■ **Problem to solve**: For this exercise, copy exactly the lines below from the one with "COMENTARII RECENTE" through the one with "اخر تحديث: 08/08/2026" and leave out the pictures.

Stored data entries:
--------------------------------------------------

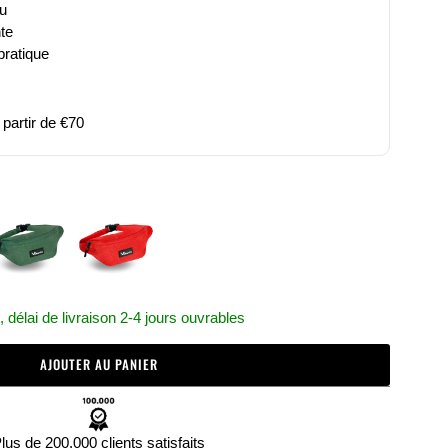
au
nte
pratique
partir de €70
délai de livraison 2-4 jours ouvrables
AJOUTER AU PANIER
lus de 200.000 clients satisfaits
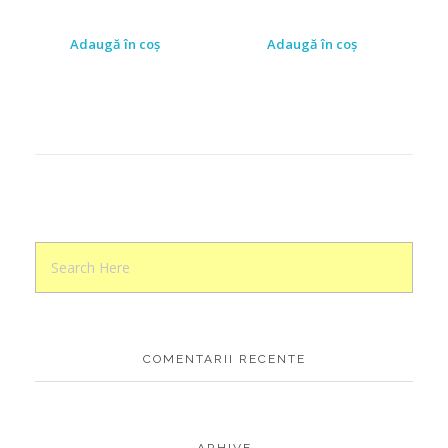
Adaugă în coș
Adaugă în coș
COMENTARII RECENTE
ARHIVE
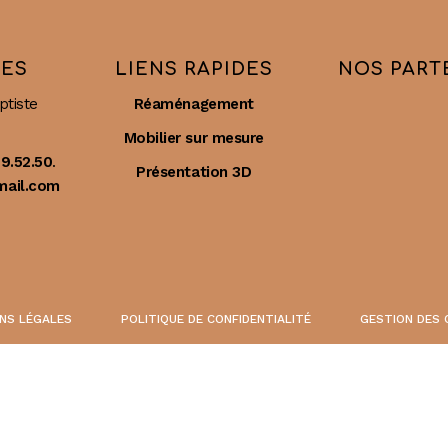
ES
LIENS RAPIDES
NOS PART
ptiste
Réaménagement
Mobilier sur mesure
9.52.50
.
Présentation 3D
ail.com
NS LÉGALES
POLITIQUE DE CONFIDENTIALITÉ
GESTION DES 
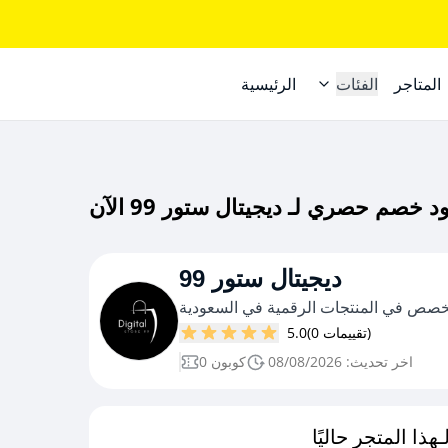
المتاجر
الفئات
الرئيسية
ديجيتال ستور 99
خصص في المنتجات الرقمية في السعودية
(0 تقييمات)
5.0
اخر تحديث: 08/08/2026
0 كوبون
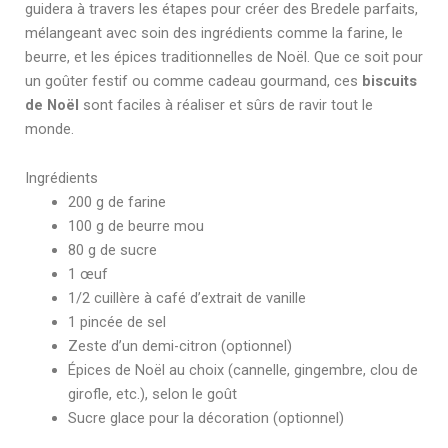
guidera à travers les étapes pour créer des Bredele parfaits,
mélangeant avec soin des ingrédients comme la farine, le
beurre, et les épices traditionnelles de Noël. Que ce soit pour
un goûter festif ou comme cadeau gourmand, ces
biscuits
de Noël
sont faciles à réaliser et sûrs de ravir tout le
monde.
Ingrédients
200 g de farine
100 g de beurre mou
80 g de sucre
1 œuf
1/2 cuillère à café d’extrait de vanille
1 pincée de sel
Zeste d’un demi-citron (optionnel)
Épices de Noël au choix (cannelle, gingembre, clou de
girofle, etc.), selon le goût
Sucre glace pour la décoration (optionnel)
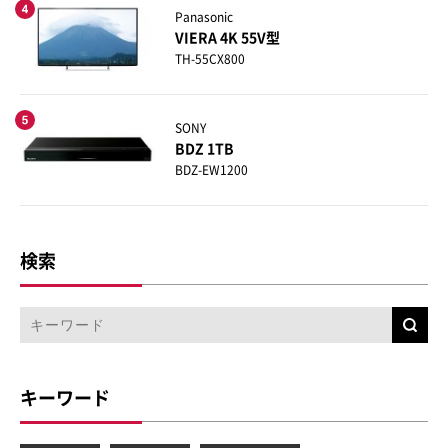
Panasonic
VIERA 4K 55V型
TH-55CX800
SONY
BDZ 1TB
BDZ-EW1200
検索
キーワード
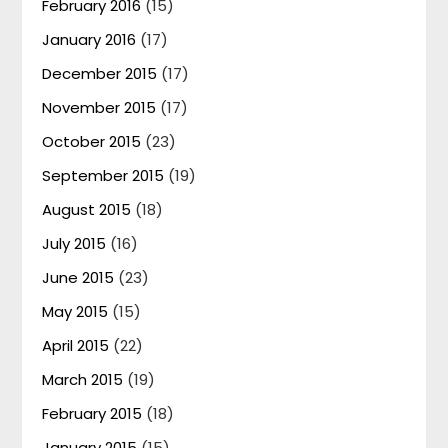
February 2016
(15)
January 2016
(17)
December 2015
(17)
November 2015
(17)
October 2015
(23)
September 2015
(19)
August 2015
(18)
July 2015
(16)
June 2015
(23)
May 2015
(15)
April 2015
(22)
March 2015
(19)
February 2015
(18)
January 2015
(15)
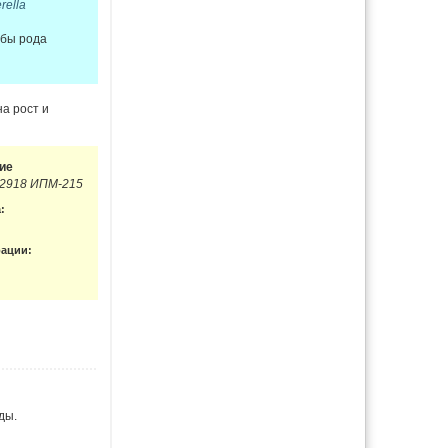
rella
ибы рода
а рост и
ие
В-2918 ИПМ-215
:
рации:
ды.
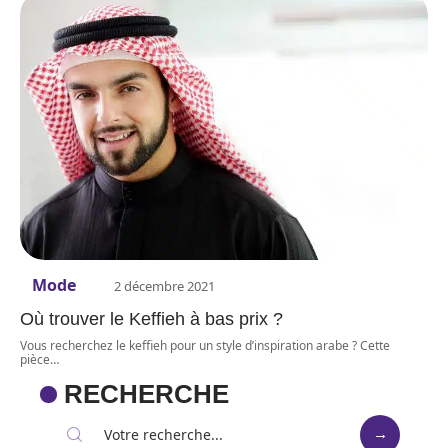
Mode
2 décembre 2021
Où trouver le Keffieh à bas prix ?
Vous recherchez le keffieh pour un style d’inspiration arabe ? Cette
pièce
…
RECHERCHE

--------------------------------------------------

■ **Result**:
COMENTARII RECENTE
ARHIVE
ES
LIENS RAPIDES
NOS PART
ptiste
Réaménagement
Mobilier sur mesure
9.52.50
.
Présentation 3D
ail.com
NS LÉGALES
POLITIQUE DE CONFIDENTIALITÉ
GESTION DES 
المتاجر
الفئات
الرئيسية
ديجيتال ستور 99
خصص في المنتجات الرقمية في السعودية
(0 تقييمات)
5.0
اخر تحديث: 08/08/2026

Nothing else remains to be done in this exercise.